**What you will do**: Where does the string "Birleştirici" appear in the records? Copy each line that holds it.
::: Information given
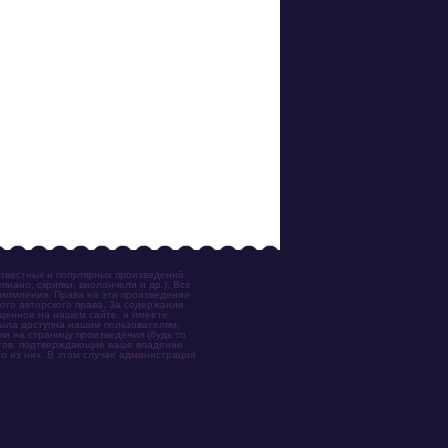
известных и популярных произведений
иано, скрипки, виолончели и др.). Все
акомления. Права на эти произведения
ого авторского права. За содержание
ещенное на нашем сайте, и имеете
была доступна нашим пользователям,
ки на страницу произведения (будь то
ентов, подтверждающие ваше владение
о из них. В этом случае администрация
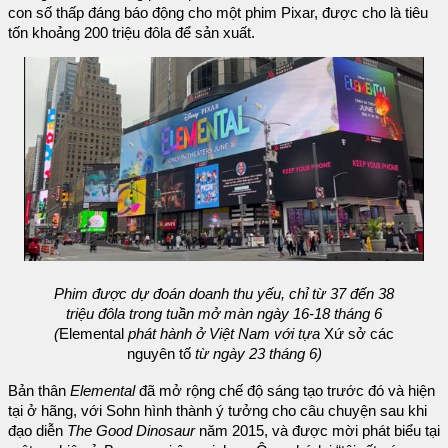
con số thấp đáng báo động cho một phim Pixar, được cho là tiêu
tốn khoảng 200 triệu đôla để sản xuất.
Phim được dự đoán doanh thu yếu, chỉ từ 37 đến 38
triệu đôla trong tuần mở màn ngày 16-18 tháng 6
(
Elemental
phát hành ở Việt Nam với tựa
Xứ sở các
nguyên tố
từ ngày 23 tháng 6)
Bản thân
Elemental
đã mở rộng chế độ sáng tạo trước đó và hiện
tại ở hãng, với Sohn hình thành ý tưởng cho câu chuyện sau khi
đạo diễn
The Good Dinosaur
năm 2015, và được mời phát biểu tại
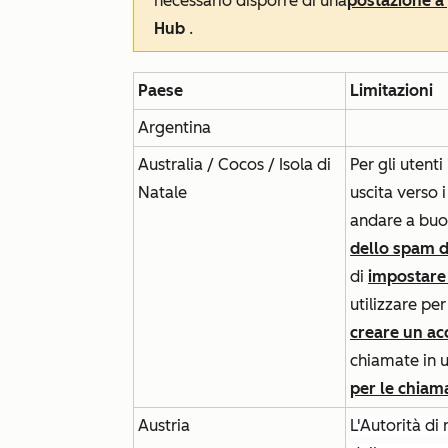
necessario disporre di una
postazione 
Hub
.
Paese
Limitazioni
Argentina
Australia / Cocos / Isola di
Per gli utent
Natale
uscita verso 
andare a buon
dello spam d
di
impostare
utilizzare per
creare un ac
chiamate in u
per le chia
Austria
L'Autorità d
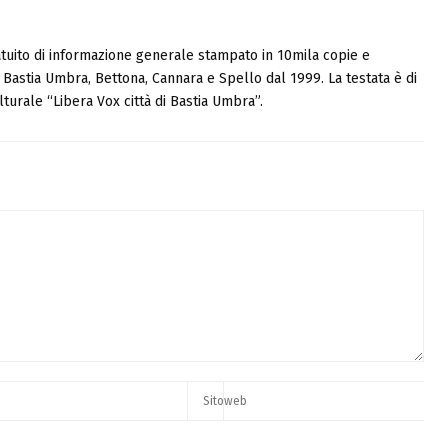
tuito di informazione generale stampato in 10mila copie e
i, Bastia Umbra, Bettona, Cannara e Spello dal 1999. La testata è di
turale “Libera Vox città di Bastia Umbra”.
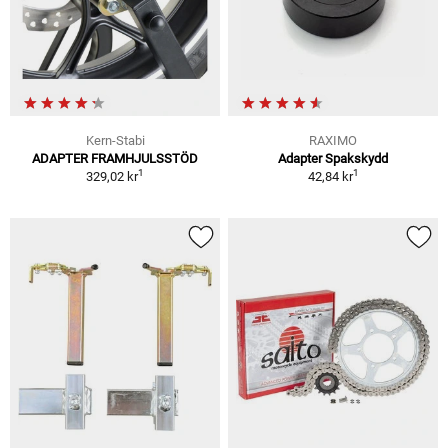
Kern-Stabi
RAXIMO
ADAPTER FRAMHJULSSTÖD
Adapter Spakskydd
1
1
329,02 kr
42,84 kr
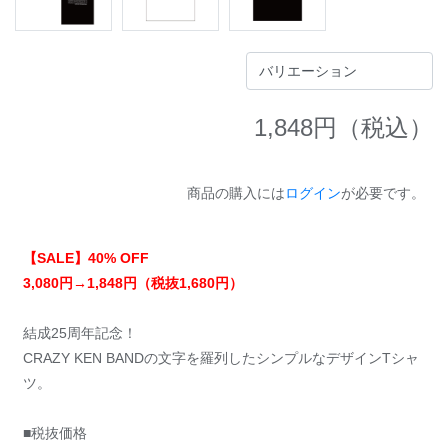
1,848
円（税込）
商品の購入には
ログイン
が必要です。
【SALE】40% OFF
3,080円→1,848円（税抜1,680円）
結成25周年記念！
CRAZY KEN BANDの文字を羅列したシンプルなデザインTシャ
ツ。
■税抜価格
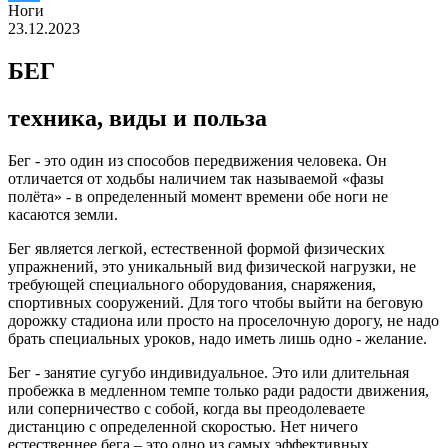
Ноги
23.12.2023
БЕГ
техника, виды и польза
Бег - это один из способов передвижения человека. Он
отличается от ходьбы наличием так называемой «фазы
полёта» - в определенный момент времени обе ноги не
касаются земли.
Бег является легкой, естественной формой физических
упражнений, это уникальный вид физической нагрузки, не
требующей специального оборудования, снаряжения,
спортивных сооружений. Для того чтобы выйти на беговую
дорожку стадиона или просто на проселочную дорогу, не надо
брать специальных уроков, надо иметь лишь одно - желание.
Бег - занятие сугубо индивидуальное. Это или длительная
пробежка в медленном темпе только ради радости движения,
или соперничество с собой, когда вы преодолеваете
дистанцию с определенной скоростью. Нет ничего
естественнее бега – это одно из самых эффективных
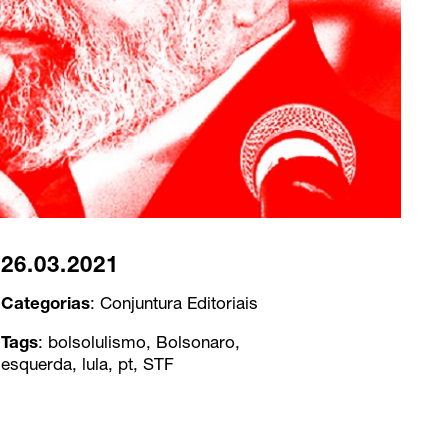
26.03.2021
Categorias
:
Conjuntura
Editoriais
Tags
:
bolsolulismo
,
Bolsonaro
,
esquerda
,
lula
,
pt
,
STF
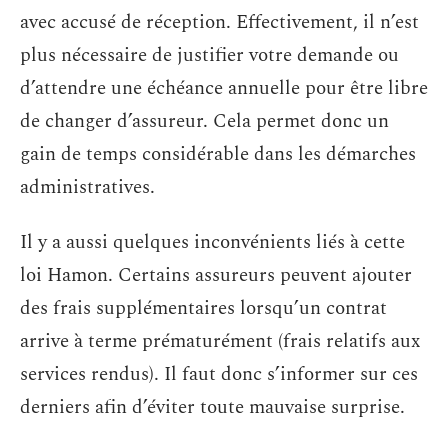
avec accusé de réception. Effectivement, il n’est
plus nécessaire de justifier votre demande ou
d’attendre une échéance annuelle pour être libre
de changer d’assureur. Cela permet donc un
gain de temps considérable dans les démarches
administratives.
Il y a aussi quelques inconvénients liés à cette
loi Hamon. Certains assureurs peuvent ajouter
des frais supplémentaires lorsqu’un contrat
arrive à terme prématurément (frais relatifs aux
services rendus). Il faut donc s’informer sur ces
derniers afin d’éviter toute mauvaise surprise.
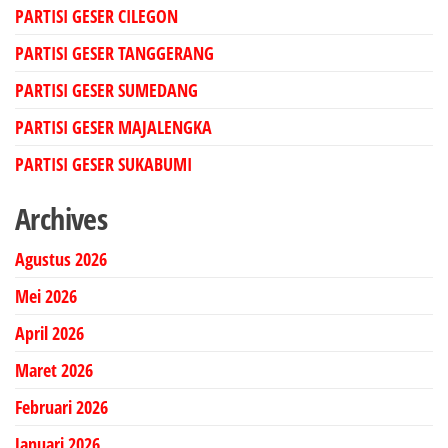
PARTISI GESER CILEGON
PARTISI GESER TANGGERANG
PARTISI GESER SUMEDANG
PARTISI GESER MAJALENGKA
PARTISI GESER SUKABUMI
Archives
Agustus 2026
Mei 2026
April 2026
Maret 2026
Februari 2026
Januari 2026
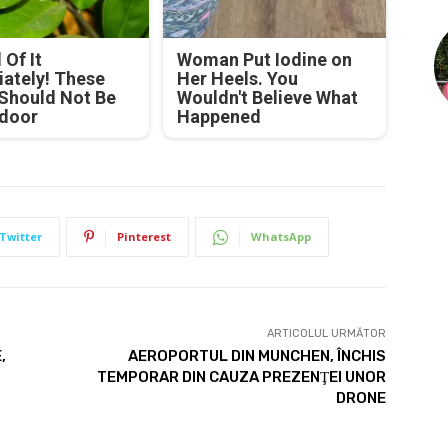
 Of It
Woman Put Iodine on
ately! These
Her Heels. You
 Should Not Be
Wouldn't Believe What
ndoor
Happened
Twitter
Pinterest
WhatsApp
ARTICOLUL URMĂTOR
,
AEROPORTUL DIN MUNCHEN, ÎNCHIS
TEMPORAR DIN CAUZA PREZENŢEI UNOR
DRONE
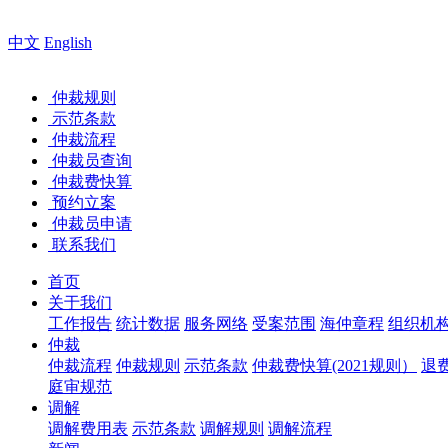
中文
English
仲裁规则
示范条款
仲裁流程
仲裁员查询
仲裁费快算
预约立案
仲裁员申请
联系我们
首页
关于我们
工作报告
统计数据
服务网络
受案范围
海仲章程
组织机
仲裁
仲裁流程
仲裁规则
示范条款
仲裁费快算(2021规则）
退
庭审规范
调解
调解费用表
示范条款
调解规则
调解流程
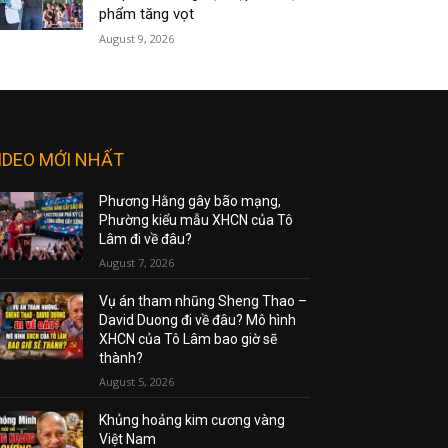
phẩm tăng vọt
August 9, 2026
IDEO MỚI NHẤT
Phương Hằng gây bão mạng,
Phường kiểu mẫu XHCN của Tô
Lâm đi về đâu?
August 7, 2026
Vụ án tham nhũng Sheng Thao –
David Duong đi về đâu? Mô hình
XHCN của Tô Lâm bao giờ sẽ
thành?
August 5, 2026
Khủng hoảng kim cương vàng
Việt Nam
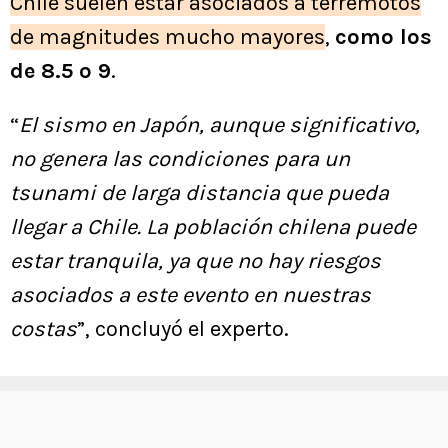
Chile suelen estar asociados a terremotos
de magnitudes mucho mayores
,
como los
de 8.5 o 9
.
“
El sismo en Japón, aunque significativo,
no genera las condiciones para un
tsunami de larga distancia que pueda
llegar a Chile. La población chilena puede
estar tranquila, ya que no hay riesgos
asociados a este evento en nuestras
costas
”, concluyó el experto.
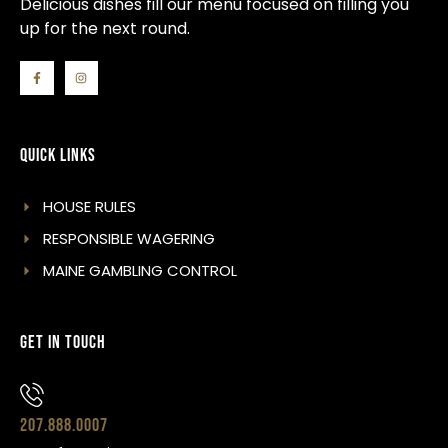
Delicious dishes fill our menu focused on filling you
up for the next round.
Quick Links
HOUSE RULES
RESPONSIBLE WAGERING
MAINE GAMBLING CONTROL
Get In Touch
207.888.0007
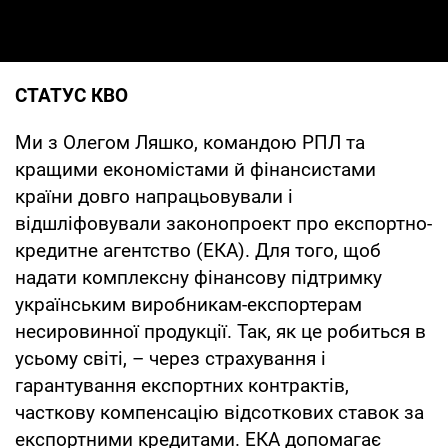
СТАТУС КВО
Ми з Олегом Ляшко, командою РПЛ та
кращими економістами й фінансистами
країни довго напрацьовували і
відшліфовували законопроект про експортно-
кредитне агентство (ЕКА). Для того, щоб
надати комплексну фінансову підтримку
українським виробникам-експортерам
несировинної продукції. Так, як це робиться в
усьому світі, – через страхування і
гарантування експортних контрактів,
часткову компенсацію відсоткових ставок за
експортними кредитами. ЕКА допомагає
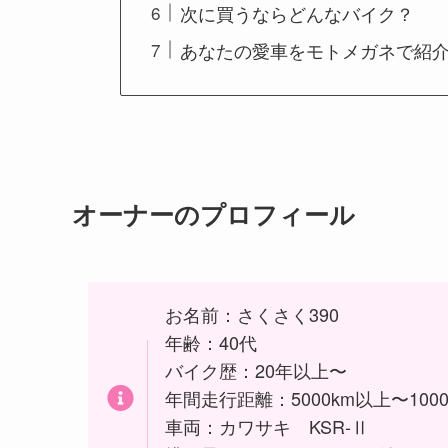
次に買うならどんなバイク？
あなたの愛車をモトメガネで紹
オーナーのプロフィール
お名前：さくさく390
年齢：40代
バイク歴：20年以上〜
年間走行距離：5000km以上〜1000
車両：カワサキ KSR-Ⅱ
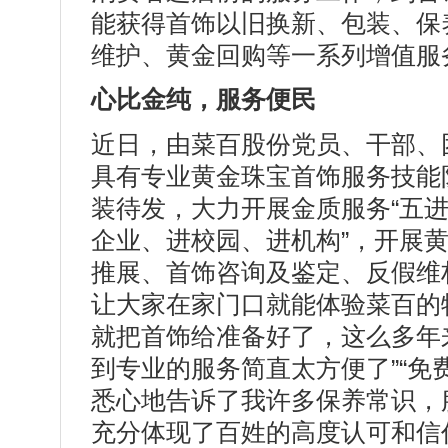
能获得首饰以旧换新、包装、保
维护、黄金回购等一系列增值服
心比金纯，服务便民
近日，由菜百股份党员、干部、
具有专业黄金珠宝首饰服务技能
装待发，大力开展金质服务“五进
企业、进校园、进机构”，开展
推展、首饰咨询及鉴定、反假维
让大家在家门口就能体验菜百的
就把首饰给准备好了，这么多年
到专业的服务简直太方便了”“
悉心地告诉了我许多保养常识，
充分体现了百姓的高度认可和信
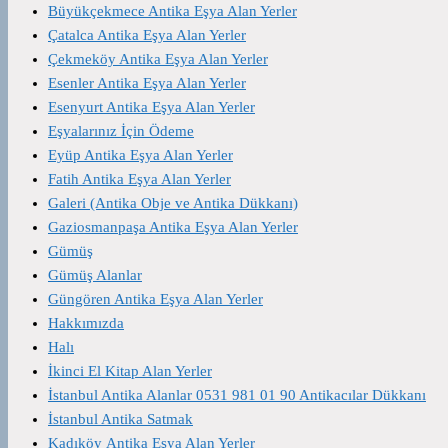
Büyükçekmece Antika Eşya Alan Yerler
Çatalca Antika Eşya Alan Yerler
Çekmeköy Antika Eşya Alan Yerler
Esenler Antika Eşya Alan Yerler
Esenyurt Antika Eşya Alan Yerler
Eşyalarınız İçin Ödeme
Eyüp Antika Eşya Alan Yerler
Fatih Antika Eşya Alan Yerler
Galeri (Antika Obje ve Antika Dükkanı)
Gaziosmanpaşa Antika Eşya Alan Yerler
Gümüş
Gümüş Alanlar
Güngören Antika Eşya Alan Yerler
Hakkımızda
Halı
İkinci El Kitap Alan Yerler
İstanbul Antika Alanlar 0531 981 01 90 Antikacılar Dükkanı
İstanbul Antika Satmak
Kadıköy Antika Eşya Alan Yerler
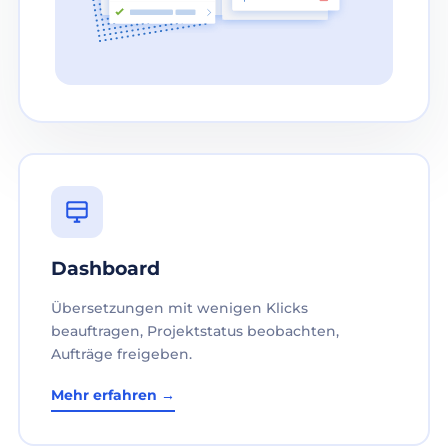
Dashboard
Übersetzungen mit wenigen Klicks
beauftragen, Projektstatus beobachten,
Aufträge freigeben.
Mehr erfahren →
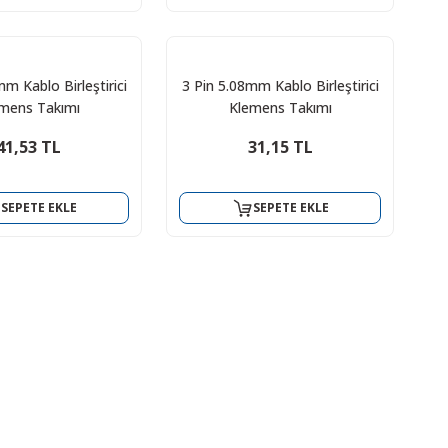
m Kablo Birleştirici
3 Pin 5.08mm Kablo Birleştirici
mens Takımı
Klemens Takımı
41,53 TL
31,15 TL
SEPETE EKLE
SEPETE EKLE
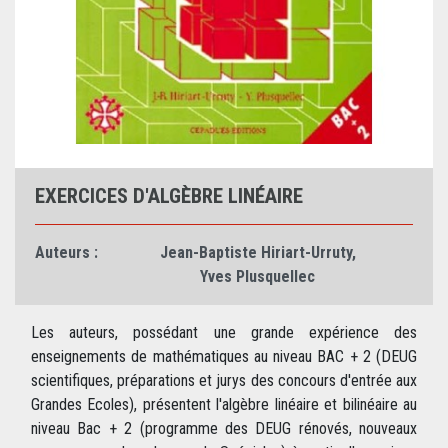
EXERCICES D'ALGÈBRE LINÉAIRE
Auteurs :
Jean-Baptiste Hiriart-Urruty
,
Yves Plusquellec
Les auteurs, possédant une grande expérience des
enseignements de mathématiques au niveau BAC + 2 (DEUG
scientifiques, préparations et jurys des concours d'entrée aux
Grandes Ecoles), présentent l'algèbre linéaire et bilinéaire au
niveau Bac + 2 (programme des DEUG rénovés, nouveaux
::::::
**Solved exercise**:
m Kablo Birleştirici
3 Pin 5.08mm Kablo Birleştirici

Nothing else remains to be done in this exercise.